Task description >> Your job is to copy every line in the material containing the word "Bullet".

# # #

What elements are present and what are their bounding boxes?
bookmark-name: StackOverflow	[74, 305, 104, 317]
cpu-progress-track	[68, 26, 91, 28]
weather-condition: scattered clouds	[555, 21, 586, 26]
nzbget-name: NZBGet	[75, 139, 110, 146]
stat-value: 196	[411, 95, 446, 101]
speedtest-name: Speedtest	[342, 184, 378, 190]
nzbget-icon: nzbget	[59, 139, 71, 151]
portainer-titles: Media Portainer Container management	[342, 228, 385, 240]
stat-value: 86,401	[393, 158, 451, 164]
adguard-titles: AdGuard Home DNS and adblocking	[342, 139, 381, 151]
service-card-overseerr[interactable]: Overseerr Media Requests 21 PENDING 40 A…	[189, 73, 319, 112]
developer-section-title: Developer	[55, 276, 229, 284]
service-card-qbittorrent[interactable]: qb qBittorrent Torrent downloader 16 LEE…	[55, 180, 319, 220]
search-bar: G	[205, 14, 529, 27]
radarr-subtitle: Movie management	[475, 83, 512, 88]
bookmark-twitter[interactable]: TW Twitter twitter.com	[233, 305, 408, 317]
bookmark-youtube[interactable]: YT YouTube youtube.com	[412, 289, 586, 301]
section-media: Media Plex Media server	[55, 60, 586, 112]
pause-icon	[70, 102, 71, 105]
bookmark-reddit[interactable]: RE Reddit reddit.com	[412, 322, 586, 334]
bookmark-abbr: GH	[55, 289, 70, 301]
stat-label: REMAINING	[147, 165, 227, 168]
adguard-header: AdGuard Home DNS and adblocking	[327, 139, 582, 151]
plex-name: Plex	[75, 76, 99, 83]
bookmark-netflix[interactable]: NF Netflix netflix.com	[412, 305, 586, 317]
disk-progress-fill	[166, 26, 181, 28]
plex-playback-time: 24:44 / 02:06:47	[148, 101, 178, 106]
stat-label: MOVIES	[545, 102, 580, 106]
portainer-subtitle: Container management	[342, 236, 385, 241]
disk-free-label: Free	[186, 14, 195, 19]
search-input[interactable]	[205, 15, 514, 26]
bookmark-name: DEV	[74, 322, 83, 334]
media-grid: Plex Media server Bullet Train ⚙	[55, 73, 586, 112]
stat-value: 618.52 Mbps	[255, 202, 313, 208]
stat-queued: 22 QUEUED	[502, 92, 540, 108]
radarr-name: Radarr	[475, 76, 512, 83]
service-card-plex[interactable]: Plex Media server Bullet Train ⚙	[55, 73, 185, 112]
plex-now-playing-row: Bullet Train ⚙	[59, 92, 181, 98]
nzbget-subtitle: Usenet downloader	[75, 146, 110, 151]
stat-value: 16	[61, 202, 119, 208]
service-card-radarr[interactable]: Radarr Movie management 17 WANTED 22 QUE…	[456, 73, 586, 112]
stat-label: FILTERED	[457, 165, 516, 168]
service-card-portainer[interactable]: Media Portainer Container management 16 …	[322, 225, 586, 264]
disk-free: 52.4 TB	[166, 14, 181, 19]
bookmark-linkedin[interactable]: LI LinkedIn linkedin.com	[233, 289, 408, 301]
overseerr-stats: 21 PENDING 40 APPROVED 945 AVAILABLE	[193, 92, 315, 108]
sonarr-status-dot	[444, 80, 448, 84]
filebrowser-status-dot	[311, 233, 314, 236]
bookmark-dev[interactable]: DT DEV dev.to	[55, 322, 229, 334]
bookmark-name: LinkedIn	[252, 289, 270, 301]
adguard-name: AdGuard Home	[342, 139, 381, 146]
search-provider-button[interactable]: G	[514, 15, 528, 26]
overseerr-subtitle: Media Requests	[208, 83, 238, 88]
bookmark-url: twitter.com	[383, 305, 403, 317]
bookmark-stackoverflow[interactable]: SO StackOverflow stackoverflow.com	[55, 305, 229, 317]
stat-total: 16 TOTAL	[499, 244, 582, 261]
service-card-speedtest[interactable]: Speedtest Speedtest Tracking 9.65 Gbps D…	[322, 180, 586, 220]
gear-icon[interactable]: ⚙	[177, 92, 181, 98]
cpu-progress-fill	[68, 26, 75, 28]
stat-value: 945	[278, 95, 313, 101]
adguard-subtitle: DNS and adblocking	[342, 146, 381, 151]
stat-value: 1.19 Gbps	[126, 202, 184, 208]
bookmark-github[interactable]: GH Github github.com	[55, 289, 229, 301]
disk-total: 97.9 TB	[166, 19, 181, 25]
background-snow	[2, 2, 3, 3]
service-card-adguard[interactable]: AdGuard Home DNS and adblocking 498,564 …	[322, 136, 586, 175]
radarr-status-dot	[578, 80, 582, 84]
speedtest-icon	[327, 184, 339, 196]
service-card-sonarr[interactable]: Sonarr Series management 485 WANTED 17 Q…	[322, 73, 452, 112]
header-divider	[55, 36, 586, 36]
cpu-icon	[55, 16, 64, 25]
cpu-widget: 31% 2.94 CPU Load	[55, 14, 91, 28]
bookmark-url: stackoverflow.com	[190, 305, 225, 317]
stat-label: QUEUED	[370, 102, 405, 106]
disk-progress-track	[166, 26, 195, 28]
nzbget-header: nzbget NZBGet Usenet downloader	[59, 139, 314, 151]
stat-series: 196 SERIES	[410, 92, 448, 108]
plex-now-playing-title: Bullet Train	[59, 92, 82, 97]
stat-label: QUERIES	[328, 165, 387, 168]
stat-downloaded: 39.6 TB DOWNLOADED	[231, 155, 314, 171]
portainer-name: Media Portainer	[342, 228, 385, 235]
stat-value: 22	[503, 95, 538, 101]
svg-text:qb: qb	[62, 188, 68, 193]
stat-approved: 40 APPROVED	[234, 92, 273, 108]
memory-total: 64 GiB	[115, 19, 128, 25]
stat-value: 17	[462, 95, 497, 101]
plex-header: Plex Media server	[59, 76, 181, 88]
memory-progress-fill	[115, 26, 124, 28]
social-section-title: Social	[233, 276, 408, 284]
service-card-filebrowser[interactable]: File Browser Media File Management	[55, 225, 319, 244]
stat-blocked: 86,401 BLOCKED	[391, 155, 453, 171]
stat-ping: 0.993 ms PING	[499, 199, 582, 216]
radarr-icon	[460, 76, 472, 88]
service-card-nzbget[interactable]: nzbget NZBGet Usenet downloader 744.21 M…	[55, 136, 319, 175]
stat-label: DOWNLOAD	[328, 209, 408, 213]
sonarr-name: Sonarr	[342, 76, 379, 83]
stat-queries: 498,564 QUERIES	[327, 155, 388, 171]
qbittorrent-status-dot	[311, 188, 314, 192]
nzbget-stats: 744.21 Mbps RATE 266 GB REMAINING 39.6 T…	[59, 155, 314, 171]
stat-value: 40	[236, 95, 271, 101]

# # #

Response area >>
media-grid: Plex Media server Bullet Train ⚙	[55, 73, 586, 112]
service-card-plex[interactable]: Plex Media server Bullet Train ⚙	[55, 73, 185, 112]
plex-now-playing-row: Bullet Train ⚙	[59, 92, 181, 98]
plex-now-playing-title: Bullet Train	[59, 92, 82, 97]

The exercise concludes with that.